First use EXPLAIN to understand what algorithms the optimizer chooses and to detect if there are any slow operations. Then decide on the type of index and whether to create it or not.
So when you want to make a query faster and you see that its explain plan is lacking index support, think about the query in terms of SLA in your application.
Does this query need to run as fast as possible, even when it means that you now have to maintain more indexes?
An index adds overhead to queries and database operations and requires extra storage. So it's not advised to just create a bunch of indexes in the hope that the queries will just speed up magically. Creating an index must have some sort of justification.
two ways:
Adding a UNIQUE or PRIMARY KEY constraint on columns automatically creates a UNIQUE index on that column.
Without an index, checking uniqueness requires a full table scan, which is not efficient for large datasets.
By using a UNIQUE index, PostgreSQL determines whether a value already exists in the column or not.
Note that PostgreSQL doesn't create an index automatically for foreign keys and it's a good practice to manually create one. Without an UNIQUE Index on a foreign key, operations like deleting or updating rows on the referenced table can be slow, as PostgreSQL will need to perform a sequential scan to find matching rows.

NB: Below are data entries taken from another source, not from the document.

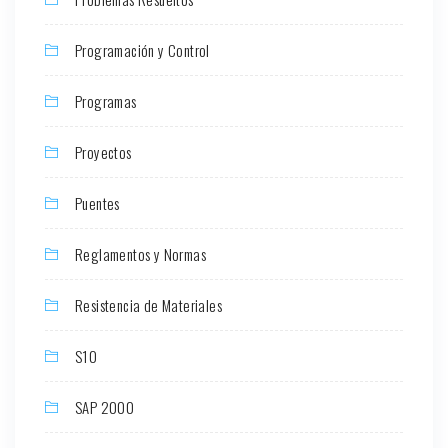
Programación y Control
Programas
Proyectos
Puentes
Reglamentos y Normas
Resistencia de Materiales
S10
SAP 2000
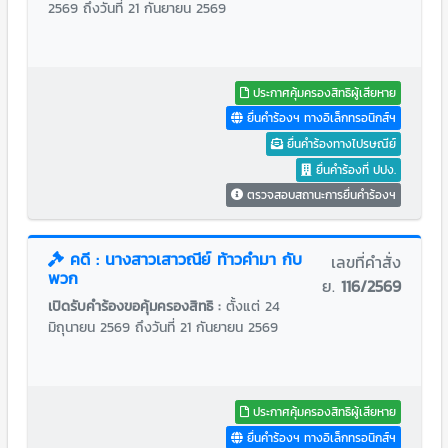
2569 ถึงวันที่ 21 กันยายน 2569
ประกาศคุ้มครองสิทธิผู้เสียหาย
ยื่นคำร้องฯ ทางอิเล็กทรอนิกส์ฯ
ยื่นคำร้องทางไปรษณีย์
ยื่นคำร้องที่ ปปง.
ตรวจสอบสถานะการยื่นคำร้องฯ
คดี : นางสาวเสาวณีย์ ท้าวคำมา กับ
เลขที่คำสั่ง
พวก
ย.
116/2569
เปิดรับคำร้องขอคุ้มครองสิทธิ :
ตั้งแต่ 24
มิถุนายน 2569 ถึงวันที่ 21 กันยายน 2569
ประกาศคุ้มครองสิทธิผู้เสียหาย
ยื่นคำร้องฯ ทางอิเล็กทรอนิกส์ฯ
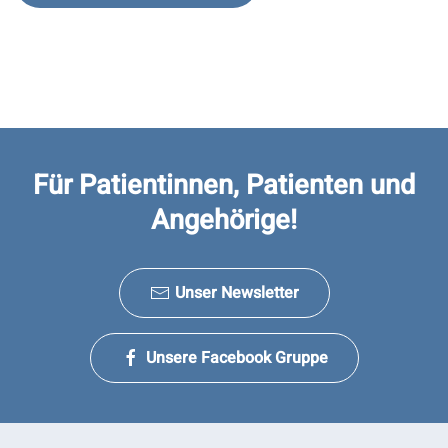
Für Patientinnen, Patienten und
Angehörige!
Unser Newsletter
Unsere Facebook Gruppe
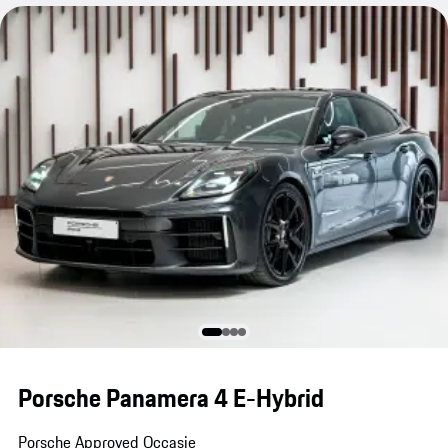
Porsche Panamera 4 E-Hybrid
Porsche Approved Occasie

We work here on the denormalized version of the trees database: treesdb_v03
Schema | Name | Type | Owner
--------+----------------+-------+--------
public | locations | table | alexis
public | taxonomy | table | alexis
public | tree_domains | table | alexis
public | tree_genres | table | alexis
public | tree_names | table | alexis
public | tree_species | table | alexis
public | tree_stages | table | alexis
public | tree_varieties | table | alexis
public | trees | table | alexis
public | version | table | alexis
Let's add a UNIQUE constraint on the domain column of the tree_domains table.
alter table tree_domains add constraint unique_domain UNIQUE (domain);
Then we can for the presence of a new index on that table with \d tree_domains :
Table "public.tree_domains"
Column | Type | Collation | Nullable | Default
--------+-------------------+-----------+----------+------------------------------------------
id | integer | | not null | nextval('tree_domains_id_seq'::regclass)

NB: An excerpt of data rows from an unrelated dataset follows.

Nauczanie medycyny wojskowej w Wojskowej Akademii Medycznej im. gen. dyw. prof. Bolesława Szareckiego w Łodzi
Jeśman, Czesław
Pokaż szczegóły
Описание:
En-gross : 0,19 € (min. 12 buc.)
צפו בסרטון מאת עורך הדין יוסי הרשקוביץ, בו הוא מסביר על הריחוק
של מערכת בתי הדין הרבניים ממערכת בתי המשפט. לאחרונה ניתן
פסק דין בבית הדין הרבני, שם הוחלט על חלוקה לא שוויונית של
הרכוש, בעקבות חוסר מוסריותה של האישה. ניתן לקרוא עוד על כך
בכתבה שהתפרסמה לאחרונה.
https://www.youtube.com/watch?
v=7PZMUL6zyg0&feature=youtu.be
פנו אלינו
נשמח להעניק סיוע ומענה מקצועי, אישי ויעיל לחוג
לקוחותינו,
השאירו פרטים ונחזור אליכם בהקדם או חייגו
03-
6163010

domain | character varying | | |
Indexes:
"tree_domains_pkey" PRIMARY KEY, btree (id)
"unique_domain" UNIQUE CONSTRAINT, btree (domain)
Referenced by:
TABLE "trees" CONSTRAINT "fk_tree_domain" FOREIGN KEY (domain_id) REFERENCES tree_domains(id)
Now the table has 2 indexes, one for the primary key and one for the UNIQUE domain.
Note:
unique_domain UNIQUE CONSTRAINT as an IndexbtreeSum up:
Adding a UNIQUE constraint on a column automatically creates a B-tree index on that column.
You can create an index on any columns or sets of columns with
CREATE INDEX index_name ON table (column);
or with (column1, column2, column3, ...) for indexes on multiple columns.
By default this creates the B-tree index, which is the most common type of index in PostgreSQL.
You can create other types of indexes with USING type_of_index (column). For instance a HASH index:
CREATE INDEX name ON table USING HASH (column);
PostgresQL offers multiple types of indexes (see documentation chapter 11).
We'll focus on B-tree and Hash Indexes.
Let's start with the most common index used in PostgreSQL the B-Tree, or balanced tree and see how it works.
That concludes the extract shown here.